All pictures are to be skipped; retype only the lines from the top of the entries through the line with "не совсем подходящее", both included.

[Provided data Boundary: Start]

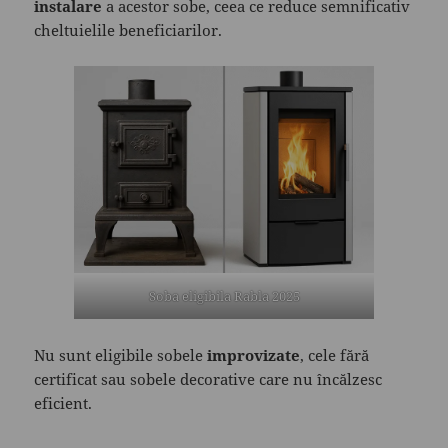
instalare
a acestor sobe, ceea ce reduce semnificativ
cheltuielile beneficiarilor.
Soba eligibila Rabla 2025
Nu sunt eligibile sobele
improvizate
, cele fără
certificat sau sobele decorative care nu încălzesc
eficient.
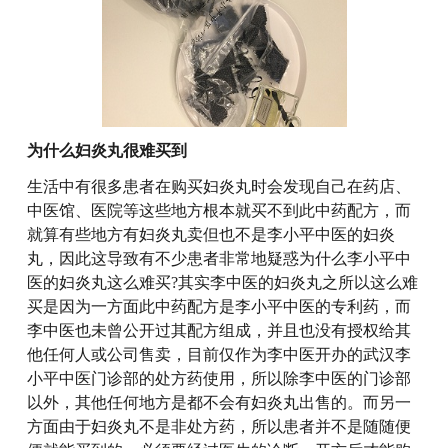
为什么妇炎丸很难买到
生活中有很多患者在购买妇炎丸时会发现自己在药店、
中医馆、医院等这些地方根本就买不到此中药配方，而
就算有些地方有妇炎丸卖但也不是李小平中医的妇炎
丸，因此这导致有不少患者非常地疑惑为什么李小平中
医的妇炎丸这么难买?其实李中医的妇炎丸之所以这么难
买是因为一方面此中药配方是李小平中医的专利药，而
李中医也未曾公开过其配方组成，并且也没有授权给其
他任何人或公司售卖，目前仅作为李中医开办的武汉李
小平中医门诊部的处方药使用，所以除李中医的门诊部
以外，其他任何地方是都不会有妇炎丸出售的。而另一
方面由于妇炎丸不是非处方药，所以患者并不是随随便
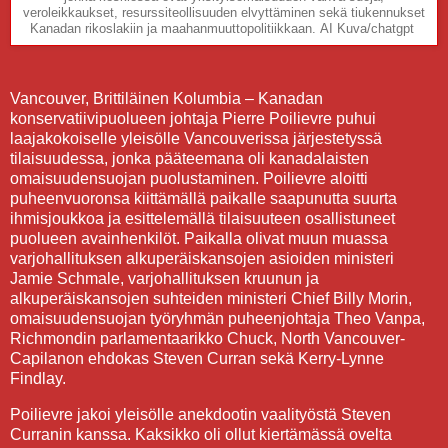
veroleikkaukset, resurssiteollisuuden elvyttäminen sekä tiukennukset
Kanadan rikoslakiin ja maahanmuuttopolitiikkaan.
AI Kuva/chatgpt
Vancouver, Brittiläinen Kolumbia – Kanadan
konservatiivipuolueen johtaja Pierre Poilievre puhui
laajakokoiselle yleisölle Vancouverissa järjestetyssä
tilaisuudessa, jonka pääteemana oli kanadalaisten
omaisuudensuojan puolustaminen. Poilievre aloitti
puheenvuoronsa kiittämällä paikalle saapunutta suurta
ihmisjoukkoa ja esittelemällä tilaisuuteen osallistuneet
puolueen avainhenkilöt. Paikalla olivat muun muassa
varjohallituksen alkuperäiskansojen asioiden ministeri
Jamie Schmale, varjohallituksen kruunun ja
alkuperäiskansojen suhteiden ministeri Chief Billy Morin,
omaisuudensuojan työryhmän puheenjohtaja Theo Vanpa,
Richmondin parlamentaarikko Chuck, North Vancouver-
Capilanon ehdokas Steven Curran sekä Kerry-Lynne
Findlay.
Poilievre jakoi yleisölle anekdootin vaalityöstä Steven
Curranin kanssa. Kaksikko oli ollut kiertämässä ovelta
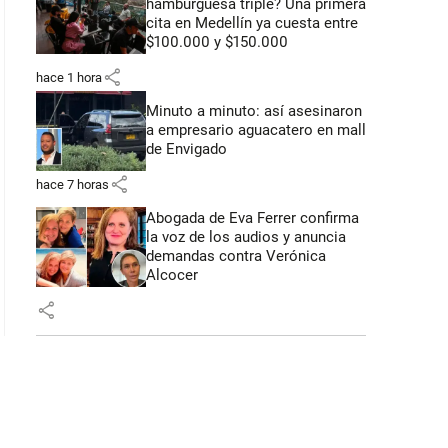
hamburguesa triple? Una primera
 53 segundos
cita en Medellín ya cuesta entre
$100.000 y $150.000
share
hace 1 hora
Minuto a minuto: así asesinaron
a empresario aguacatero en mall
de Envigado
share
hace 7 horas
Abogada de Eva Ferrer confirma
la voz de los audios y anuncia
demandas contra Verónica
Alcocer
share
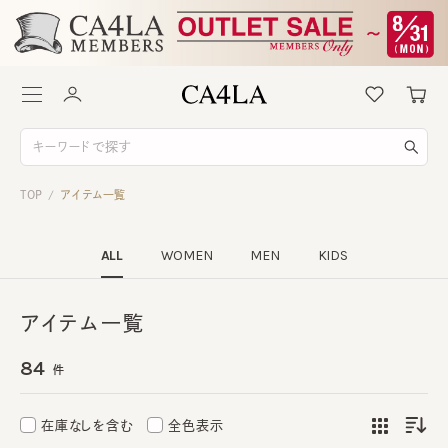
TOP
アイテム一覧
/
ALL
WOMEN
MEN
KIDS
アイテム一覧
84
件
在庫なしを含む
全色表示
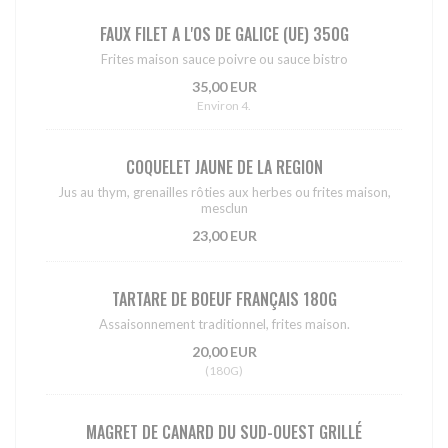
FAUX FILET A L'OS DE GALICE (UE) 350G
Frites maison sauce poivre ou sauce bistro
35,00 EUR
Environ 4.
COQUELET JAUNE DE LA REGION
Jus au thym, grenailles rôties aux herbes ou frites maison,
mesclun
23,00 EUR
TARTARE DE BOEUF FRANÇAIS 180G
Assaisonnement traditionnel, frites maison.
20,00 EUR
(180G)
MAGRET DE CANARD DU SUD-OUEST GRILLÉ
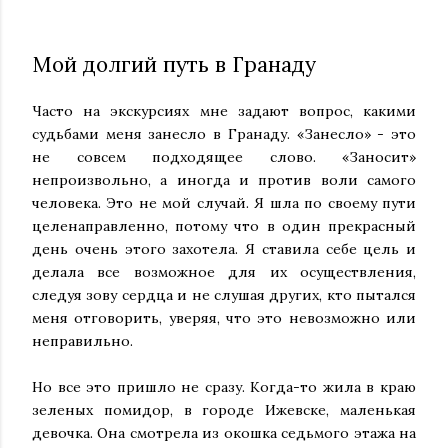
Мой долгий путь в Гранаду
Часто на экскурсиях мне задают вопрос, какими
судьбами меня занесло в Гранаду. «Занесло» - это
не совсем подходящее слово. «Заносит»
непроизвольно, а иногда и против воли самого
человека. Это не мой случай. Я шла по своему пути
целенаправленно, потому что в один прекрасный
день очень этого захотела. Я ставила себе цель и
делала все возможное для их осуществления,
следуя зову сердца и не слушая других, кто пытался
меня отговорить, уверяя, что это невозможно или
неправильно.
Но все это пришло не сразу. Когда-то жила в краю
зеленых помидор, в городе Ижевске, маленькая
девочка. Она смотрела из окошка седьмого этажа на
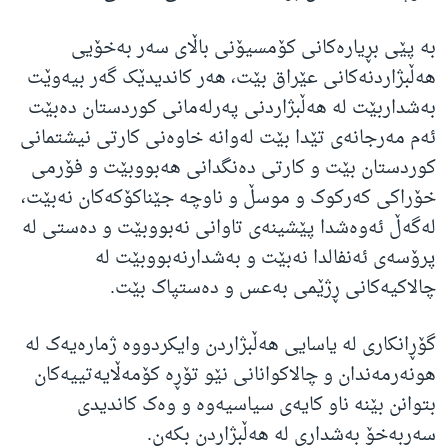
بە پێی بڕیارەکانی کۆمسیۆنی باڵای سەر بەخۆیی
هەڵبژاردنەکانی عێراق بێت، هەر کاندیدێک گەر بیەوێت
بەشداربێت لە هەڵبژاردنی پەرلەمانی کوردستان دەبێت
ئەم مەرجانەی تێدا بێت لەوانە خاوەنی کارتی نیشتمانی
کوردستان بێت و کارتی دەنگدانی هەبووبێت و فۆرمی
خۆراکی کەرکوک و موسڵ و ناوچە جێناکۆکەکان نەبێت،
لەگەڵ ئەوەشدا پێشینەی تاوانی نەبووبێت و دەستی لە
پرۆسەی ئەنفالدا نەبێت و بەشدارنەبووبێت لە
چالاکیەکانی ڕژێمی بەعس و دەستپاک بێت.
گۆڕانکاری لە یاسایی هەڵبژاردن وایکردووە ژمارەیەک لە
هونەرمەندان و چالاکوانانی نێو تۆڕە کۆمەڵایەتییەکان
بتوانن بێنە ناو کایەی سیاسیەوە و وەک کاندیدی
سەربەخۆ بەشداری لە هەڵبژاردن بکەن.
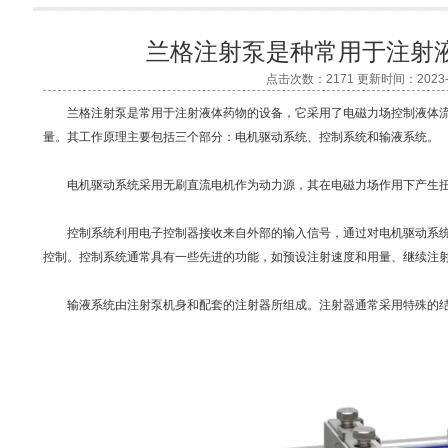
兰格注射泵是种常用于注射
点击次数：2171 更新时间：2023-0
兰格注射泵是常用于注射液体药物的设备，它采用了电磁力场控制液体流
量。其工作原理主要包括三个部分：电机驱动系统、控制系统和输液系统。
电机驱动系统采用无刷直流电机作为动力源，其在电磁力场作用下产生扭
控制系统利用电子控制器接收来自外部的输入信号，通过对电机驱动系统
控制。控制系统通常具有一些先进的功能，如预设注射速度和用量、继续注
输液系统由注射泵机身和配套的注射器所组成。注射器通常采用特殊的结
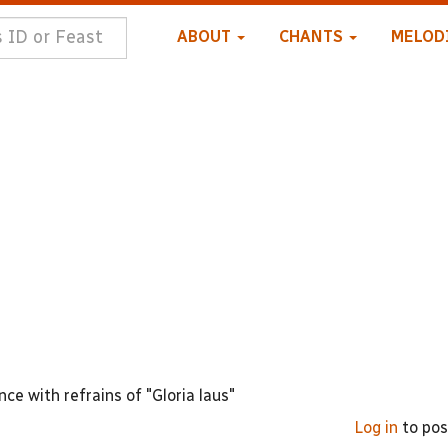
ABOUT
CHANTS
MELOD
nce with refrains of "Gloria laus"
Log in
to po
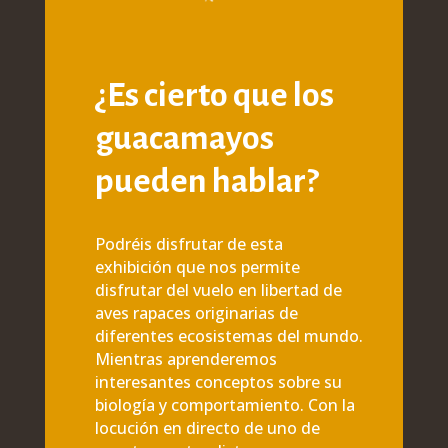
¿Es cierto que los
guacamayos
pueden hablar?
Podréis disfrutar de esta
exhibición que nos permite
disfrutar del vuelo en libertad de
aves rapaces originarias de
diferentes ecosistemas del mundo.
Mientras aprenderemos
interesantes conceptos sobre su
biología y comportamiento. Con la
locución en directo de uno de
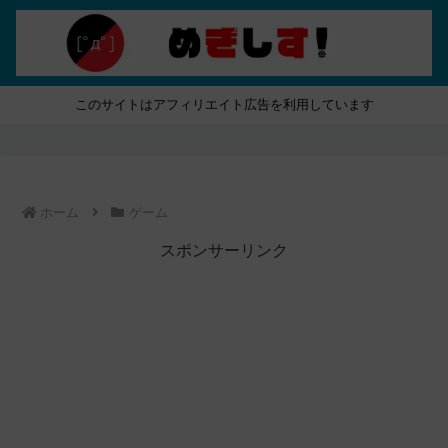
このサイトはアフィリエイト広告を利用しています
ホーム
ゲーム
スポンサーリンク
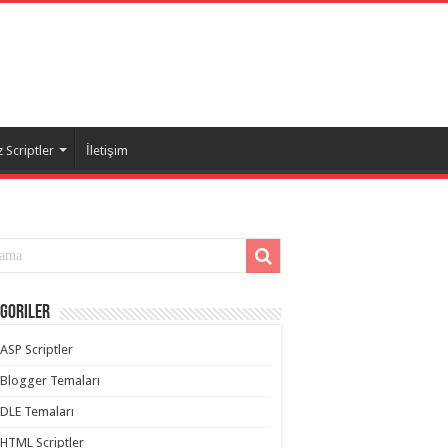
 Scriptler
İletişim
goriler
ASP Scriptler
Blogger Temaları
DLE Temaları
HTML Scriptler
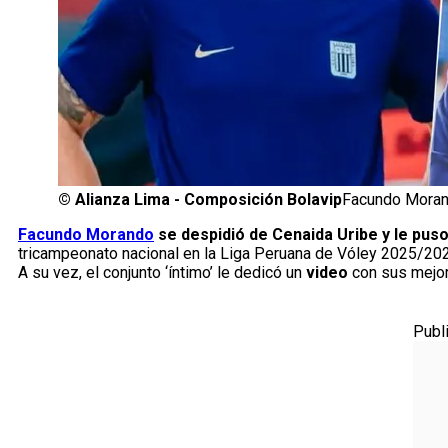
©
Alianza Lima - Composición Bolavip
Facundo Morand
Facundo Morando
se despidió de Cenaida Uribe y le pus
tricampeonato nacional en la Liga Peruana de Vóley 2025/20
A su vez, el conjunto ‘íntimo’ le dedicó un
video
con sus mejo
Publ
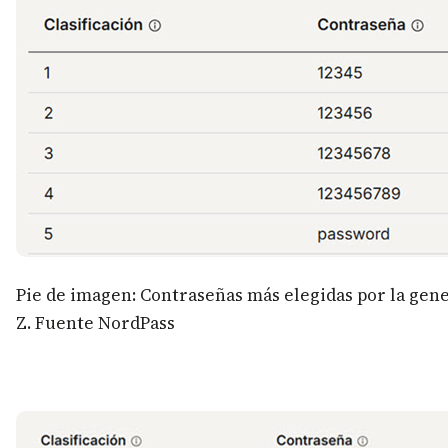
Pie de imagen: Contraseñas más elegidas por la gen
Z. Fuente NordPass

[Provided data Boundary: End]

■ Result of this exercise
instalare
a acestor sobe, ceea ce reduce semnificativ
cheltuielile beneficiarilor.
Soba eligibila Rabla 2025
Nu sunt eligibile sobele
improvizate
, cele fără
certificat sau sobele decorative care nu încălzesc
eficient.
为什么妇炎丸很难买到
生活中有很多患者在购买妇炎丸时会发现自己在药店、
中医馆、医院等这些地方根本就买不到此中药配方，而
就算有些地方有妇炎丸卖但也不是李小平中医的妇炎
丸，因此这导致有不少患者非常地疑惑为什么李小平中
医的妇炎丸这么难买?其实李中医的妇炎丸之所以这么难
买是因为一方面此中药配方是李小平中医的专利药，而
李中医也未曾公开过其配方组成，并且也没有授权给其
他任何人或公司售卖，目前仅作为李中医开办的武汉李
小平中医门诊部的处方药使用，所以除李中医的门诊部
以外，其他任何地方是都不会有妇炎丸出售的。而另一
方面由于妇炎丸不是非处方药，所以患者并不是随随便
veroleikkaukset, resurssiteollisuuden elvyttäminen sekä tiukennukset
Kanadan rikoslakiin ja maahanmuuttopolitiikkaan.
AI Kuva/chatgpt
Vancouver, Brittiläinen Kolumbia – Kanadan
konservatiivipuolueen johtaja Pierre Poilievre puhui
laajakokoiselle yleisölle Vancouverissa järjestetyssä
tilaisuudessa, jonka pääteemana oli kanadalaisten
omaisuudensuojan puolustaminen. Poilievre aloitti
puheenvuoronsa kiittämällä paikalle saapunutta suurta
ihmisjoukkoa ja esittelemällä tilaisuuteen osallistuneet
puolueen avainhenkilöt. Paikalla olivat muun muassa
varjohallituksen alkuperäiskansojen asioiden ministeri
Jamie Schmale, varjohallituksen kruunun ja
alkuperäiskansojen suhteiden ministeri Chief Billy Morin,
omaisuudensuojan työryhmän puheenjohtaja Theo Vanpa,
Richmondin parlamentaarikko Chuck, North Vancouver-
Capilanon ehdokas Steven Curran sekä Kerry-Lynne
Findlay.
Poilievre jakoi yleisölle anekdootin vaalityöstä Steven
Curranin kanssa. Kaksikko oli ollut kiertämässä ovelta
hamburguesa triple? Una primera
 53 segundos
cita en Medellín ya cuesta entre
$100.000 y $150.000
share
hace 1 hora
Minuto a minuto: así asesinaron
a empresario aguacatero en mall
de Envigado
share
hace 7 horas
Abogada de Eva Ferrer confirma
la voz de los audios y anuncia
demandas contra Verónica
Alcocer
share
TOP
アイテム一覧
/
ALL
WOMEN
MEN
KIDS
アイテム一覧
84
件
在庫なしを含む
全色表示
FAUX FILET A L'OS DE GALICE (UE) 350G
Frites maison sauce poivre ou sauce bistro
35,00 EUR
Environ 4.
COQUELET JAUNE DE LA REGION
Jus au thym, grenailles rôties aux herbes ou frites maison,
mesclun
23,00 EUR
TARTARE DE BOEUF FRANÇAIS 180G
Assaisonnement traditionnel, frites maison.
20,00 EUR
(180G)
MAGRET DE CANARD DU SUD-OUEST GRILLÉ
Мой долгий путь в Гранаду
Часто на экскурсиях мне задают вопрос, какими
судьбами меня занесло в Гранаду. «Занесло» - это
не совсем подходящее слово. «Заносит»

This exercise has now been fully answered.